:: Task instructions ::
Copy exactly every line below, from the first through the one that contains "настоятельно попросить тебя. И это совсем не", and skip all pictures.

:: Input data ::
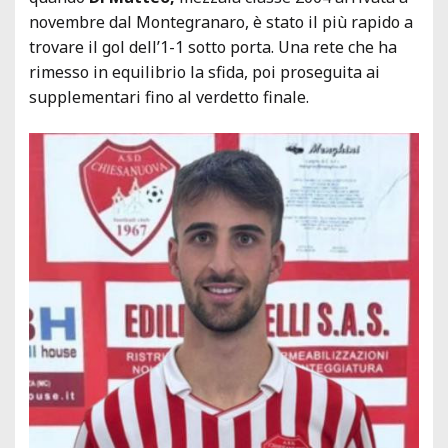
novembre dal Montegranaro, è stato il più rapido a
trovare il gol dell’1-1 sotto porta. Una rete che ha
rimesso in equilibrio la sfida, poi proseguita ai
supplementari fino al verdetto finale.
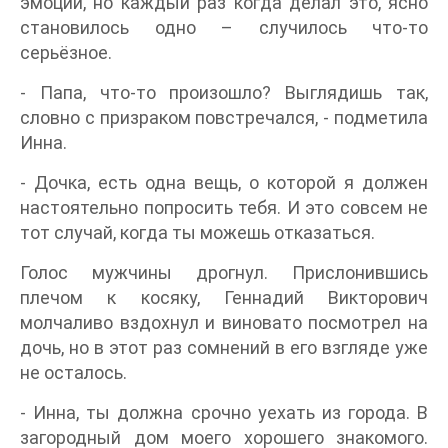
эмоции, но каждый раз когда делал это, ясно
становилось одно – случилось что-то
серьёзное.
- Папа, что-то произошло? Выглядишь так,
словно с призраком повстречался, - подметила
Инна.
- Дочка, есть одна вещь, о которой я должен
настоятельно попросить тебя. И это совсем не
тот случай, когда ты можешь отказаться.
Голос мужчины дрогнул. Прислонившись
плечом к косяку, Геннадий Викторович
молчаливо вздохнул и виновато посмотрел на
дочь, но в этот раз сомнений в его взгляде уже
не осталось.
- Инна, ты должна срочно уехать из города. В
загородный дом моего хорошего знакомого.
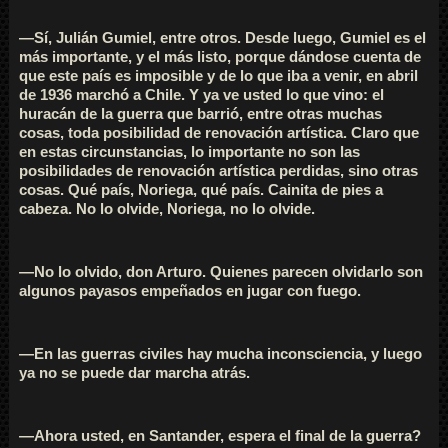
—Sí, Julián Gumiel, entre otros. Desde luego, Gumiel es el
más importante, y el más listo, porque dándose cuenta de
que este país es imposible y de lo que iba a venir, en abril
de 1936 marchó a Chile. Y ya ve usted lo que vino: el
huracán de la guerra que barrió, entre otras muchas
cosas, toda posibilidad de renovación artística. Claro que
en estas circunstancias, lo importante no son las
posibilidades de renovación artística perdidas, sino otras
cosas. Qué país, Noriega, qué país. Cainita de pies a
cabeza. No lo olvide, Noriega, no lo olvide.
—No lo olvido, don Arturo. Quienes parecen olvidarlo son
algunos payasos empeñados en jugar con fuego.
—En las guerras civiles hay mucha inconsciencia, y luego
ya no se puede dar marcha atrás.
—Ahora usted, en Santander, espera el final de la guerra?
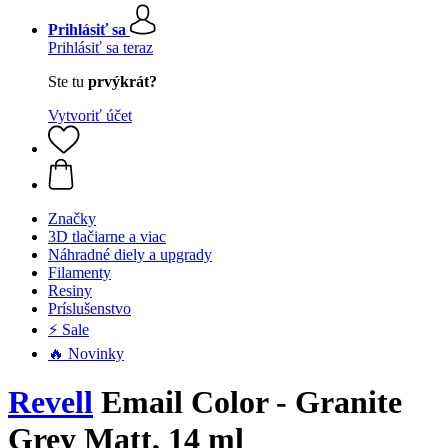
Prihlásiť sa
Prihlásiť sa teraz
Ste tu
prvýkrát?
Vytvoriť účet
Značky
3D tlačiarne a viac
Náhradné diely a upgrady
Filamenty
Resiny
Príslušenstvo
⚡ Sale
🔥 Novinky
Revell
Email Color - Granite
Grey Matt, 14 ml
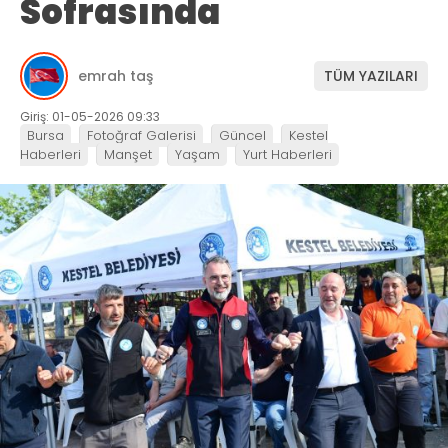
Sofrasında
emrah taş
TÜM YAZILARI
Giriş: 01-05-2026 09:33
Bursa
Fotoğraf Galerisi
Güncel
Kestel
Haberleri
Manşet
Yaşam
Yurt Haberleri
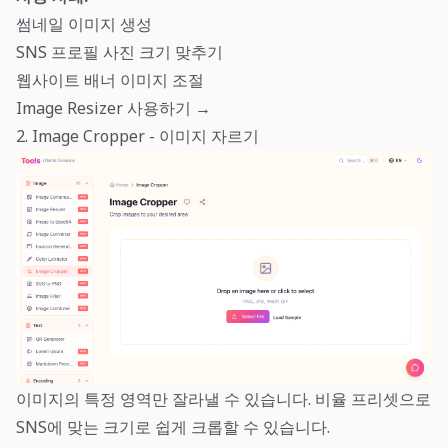
썸네일 이미지 생성
SNS 프로필 사진 크기 맞추기
웹사이트 배너 이미지 조절
Image Resizer 사용하기 →
2. Image Cropper - 이미지 자르기
이미지의 특정 영역만 잘라낼 수 있습니다. 비율 프리셋으로
SNS에 맞는 크기로 쉽게 크롭할 수 있습니다.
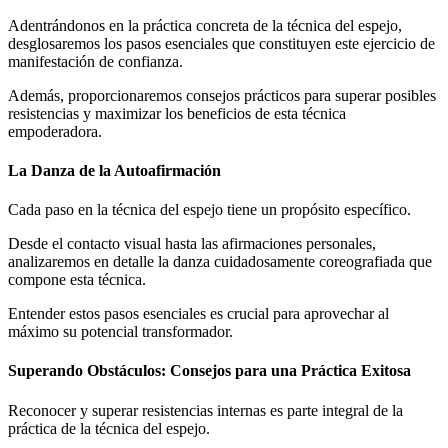
Adentrándonos en la práctica concreta de la técnica del espejo,
desglosaremos los pasos esenciales que constituyen este ejercicio de
manifestación de confianza.
Además, proporcionaremos consejos prácticos para superar posibles
resistencias y maximizar los beneficios de esta técnica
empoderadora.
La Danza de la Autoafirmación
Cada paso en la técnica del espejo tiene un propósito específico.
Desde el contacto visual hasta las afirmaciones personales,
analizaremos en detalle la danza cuidadosamente coreografiada que
compone esta técnica.
Entender estos pasos esenciales es crucial para aprovechar al
máximo su potencial transformador.
Superando Obstáculos: Consejos para una Práctica Exitosa
Reconocer y superar resistencias internas es parte integral de la
práctica de la técnica del espejo.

:: Answer to this task ::
novembre dal Montegranaro, è stato il più rapido a
trovare il gol dell’1-1 sotto porta. Una rete che ha
rimesso in equilibrio la sfida, poi proseguita ai
supplementari fino al verdetto finale.
эмоции, но каждый раз когда делал это, ясно
становилось одно – случилось что-то
серьёзное.
- Папа, что-то произошло? Выглядишь так,
словно с призраком повстречался, - подметила
Инна.
- Дочка, есть одна вещь, о которой я должен
настоятельно попросить тебя. И это совсем не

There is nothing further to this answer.